Step 3: Maximum Zoomout. Then I remind myself of my largest-scale goal and my largest-scale strategy. These words are also pre-scripted by a past self, and I try to sink into their meaning. “I want humanity to survive and flourish. I will mitigate global catastrophic risk by accelerating AI alignment research.”

Step 4: Transition. I begin the second half of the meditation with a question: “By what means am I moving forward?” The problem I’m addressing involves being stuck, so rather than answering by stating my local strategy as something static (”I’m supporting AI alignment research by [various means]”), I want to focus on motion. I search specifically for deliberate growth, creation, and change. “I am moving through my life toward a goal,” I think. “By what means am I gaining speed, accuracy, and precision?”

Step 5: Declaration of Motion. This part is a little different each time, since my focus changes month to month, week to week, even day to day. But by this point in the meditation, I’ve arrived at a mental space where I have enough vision to answer the question on my own.

Were I to do this right now, I would say, “I am leveraging my strengths, accommodating my weaknesses, and increasing stability. I am learning to use social support, establishing routines that promote comfort and concentration, and seeking more sustainable dynamics with the people I love.”

Step 6: Orientation. Finally, I look over my opportunities for the rest of the day. “From my current position,” I ask myself, “how can I move in the ways I’ve just described? What actions are available, and which tiny tactics advance my strategy?” I choose at least one next action, and resolve to take it.

Over the past two weeks, I’ve used the full version of this meditation about three times. The full version is most helpful when I notice that “something is wrong”, and the wrong thing turns out to be “I feel directionless and disoriented”. But an abbreviated version is part of my routine now, and I use it for daily planning either first thing in the morning or late at night.


The bits I feel confident about end there, at least for now. But just for fun, let’s dip our toes into some theory. I’ll talk a about what I think meditation is for, and when it might be a good idea to meditate. From that I’ll extract a (tentative) taxonomy of meditations, which I intend as a jumping-off point for others.

I hope you’ll concede that meditation is at least helpful for some people sometimes. But even then, going straight for meditation can be wrong.
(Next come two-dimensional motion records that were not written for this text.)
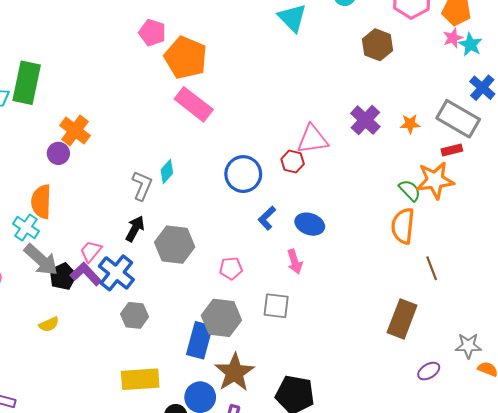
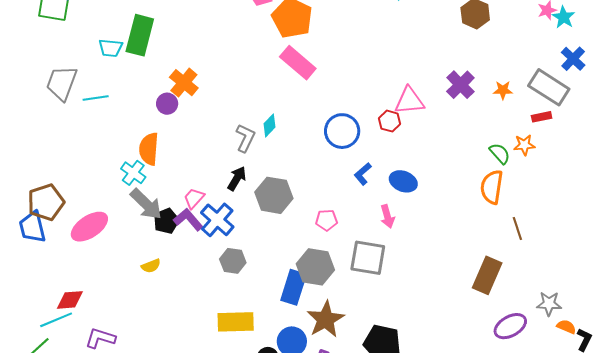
orange star: (435, 180) -> (524, 145), size x0.6
gray square: (276, 306) -> (368, 258), size x1.4
purple ellipse: (429, 371) -> (510, 326), size x1.5

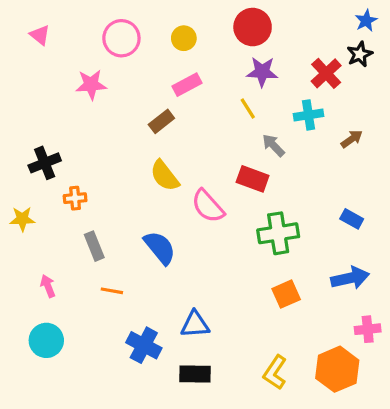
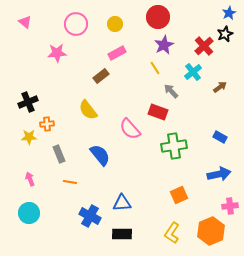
purple star: (262, 72) -> (164, 45), turned -30
cyan cross: (309, 115) -> (193, 72), turned -30
yellow semicircle: (165, 176) -> (88, 110), moved
yellow star: (22, 219) -> (29, 137), moved
orange square: (286, 294) -> (179, 195), moved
Maybe you can re-gather concentration by doing a concentration-gathering meditation; but it might be more efficient, or at least better for you in the long run, to try eating a snack first.
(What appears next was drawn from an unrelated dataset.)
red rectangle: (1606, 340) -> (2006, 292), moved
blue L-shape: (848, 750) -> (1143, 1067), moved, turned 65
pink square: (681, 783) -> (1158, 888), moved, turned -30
From my perspective, it looks like the best reason to take a few skill points in meditation is that eating a snack doesn’t always work. Sometimes there’s just no ready-made hack at my disposal that will do the trick, and for all I know the tool I need doesn’t even exist yet. At these times, meditation is a way to sit down with myself, look myself straight in the mind, and say, “Ok, self, it’s all up to us. Let’s do this.”

Meditation is for problems that can be solved just by changing what your mind is doing. It’s not so good for problems that are best solved in dialog with the environment. It would be silly to meditate on opening a jar of peanut butter, if your goal is to thereby open the jar of peanut butter. (Young me spent a lot of time trying this, in fact. Doesn’t work.)

But if your problem is that you want to re-produce an experience of heightened awareness you once had after studying for a long time, or that you spiral into a pit of shame whenever you feel jealousy, or that you want to be more honest and epistemically humble, or that you want to grok every implication of the lecture on supervised k-means you just heard, then meditation may be in order.

In other words, a few things meditation can help with are

  1. deliberately moving from one mental sate to another,
  2. re-training cognitive reflexes,
  3. cultivating capacities and dispositions,
  4. gaining awareness of your own cognitive patterns, and
  5. deeply integrating information you already have.

The orientation meditation I showed you is of the first type: deliberately moving from one mental state to another. These five classes of problem probably require distinct classes of meditation; that was just one.

For instance, mettā (or loving-kindness meditation) is type 3: cultivating capacities and dispositions. It’s often practiced like prayer, as though thinking nice thoughts about someone will make nice things happen to them; but what it actually does is cultivate compassion in the person who uses it.

I recommend finding a meditation of each type that works for you at least some of the time, whether you make it from scratch or borrow from somebody else. That way, when you run into a problem that could benefit from meditation, you’ll have a source of inspiration and guidance that resembles the meditation you need.

But I’d hate for this rough taxonomy to tie you down, just like I hope you’re no longer bound by meditations you’ve already tried. I’ll be extra happy if this post spins off better theories and systems, and not just a few new personal meditations.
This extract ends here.